The Bancor community has set aside 1M BNT tokens to match deposits into the BOND/BNT pool. The DAO currently has 50,000 BOND deposited; it has room for another 70,000 - 100,000 BOND at current prices.
This vote will determine whether the DAO will provide BOND to match the rest of the co-investment, as well as to insure the deposit via Nexus Mutual. The following reasons were made in favor of this decision:
Would allow the DAO to earn yield on BOND (from transaction fees) without risking its upside exposure to BOND
Would result in significant Bancor community turnout in favor of liquidity mining rewards for the BOND/BNT pool, per conversations with relevant stakeholders
Would deepen ties with the Bancor community through the accumulation of BNT rewards, on the eve of the launch of Bancor v3
As Speculor of the Integrations Team pointed out in the preceding forum discussion, DAO treasury funds could be used to insure the overall deposit into the BOND/BNT pool for 2.6% annually. This would cost some $100,000 at current prices, to insure nearly ~$4M.
Mark Richardson, an advisor for Bancor, had the following to say regarding this potential decision:
In short, it is in Bancor’s interests to have a fairly deep source of liquidity for tokens that the community truly believes in. We have found that annexing liquidity on up-and-coming tokens can be of critical importance. If the deepest source of BOND liquidity is on our DEX, then we can drive the majority of volume through our platform, which elevates the profile of Bancor to new communities, and helps to establish a new user base.
Excellent case studies are WOO and wNXM. In the latter case, controlling a commanding share of the market for a particular token has proven valuable in setting a pool fee that makes liquidity provision highly lucrative; traders really don’t seem too affected by pool fees of 0.5-1% if the slippage compensates for the commission. In such a situation, deep pools become highly performant for both makers and takers, thus satisfying the needs of both halves of the shared platform business model.
Moreover, TVL is a metric that shouldn’t be taken lightly. The more capital that exists on the Bancor platform, the more attention it receives. Of course, TVL is secondary to volume and turnover numbers in terms of the true performance of the protocol; however, TVL does speak to engagement and general health.
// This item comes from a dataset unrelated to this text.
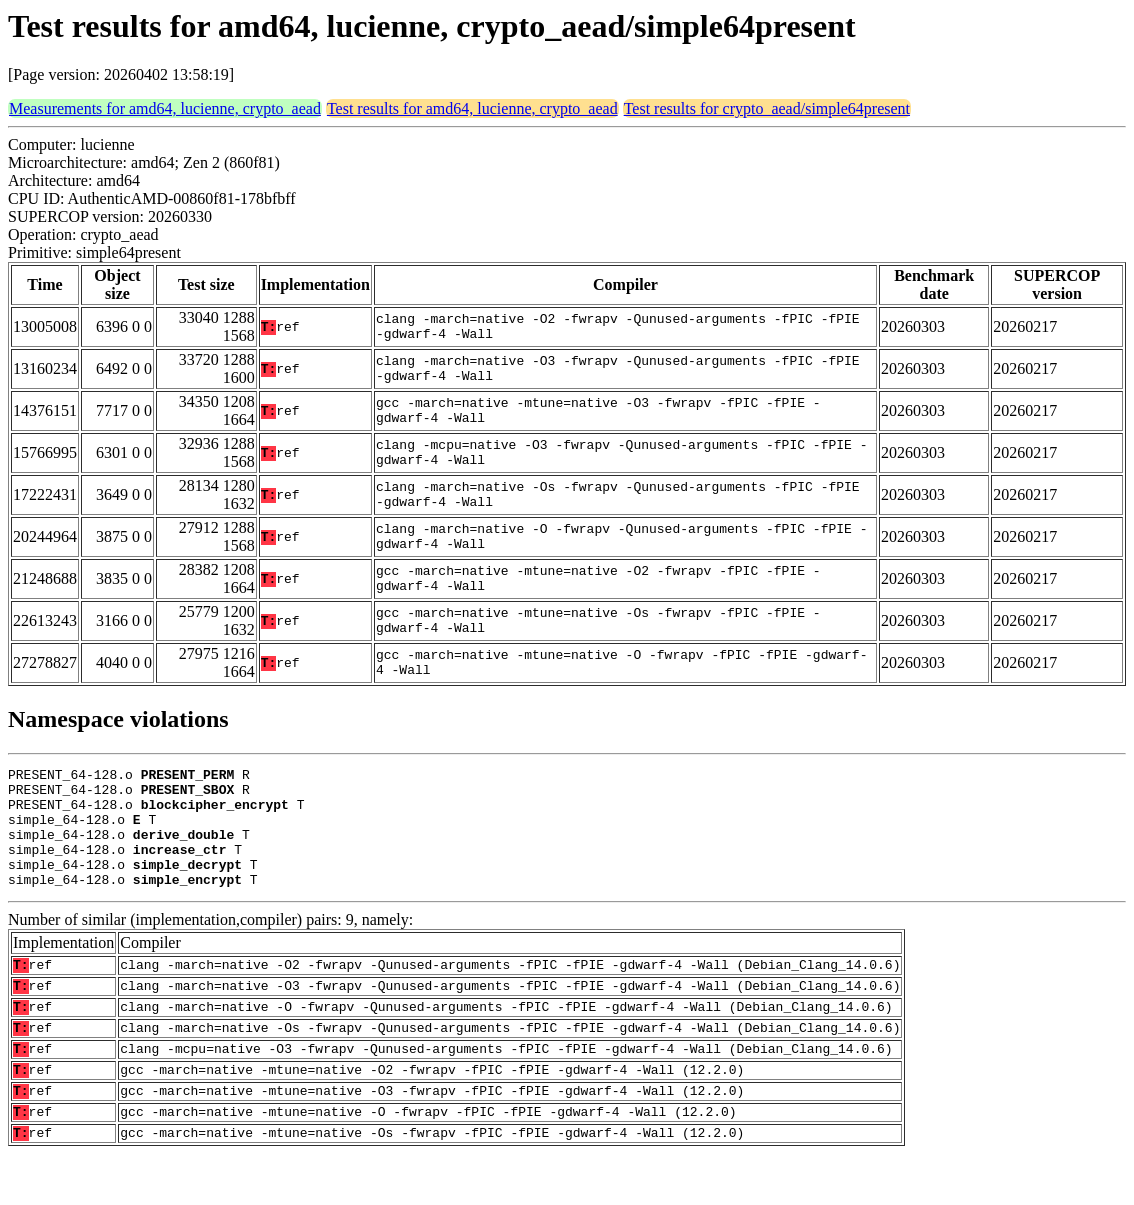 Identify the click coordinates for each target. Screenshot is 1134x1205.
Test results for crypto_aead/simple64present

Speaking only from my own impressions, and not necessarily on behalf of the DAO or passive community members - I have seen this proposal received with enthusiasm on Twitter, and within our telegram channels. I was heavily involved with garnering support for the BOND whitelist status and preparing the community for its decision. I felt then, as I do now, that there is a lot of potential collaboration between our projects. As the Barnbridge platform matures, I expect products such as the jTokens to find a warm welcome inside the Bancor community.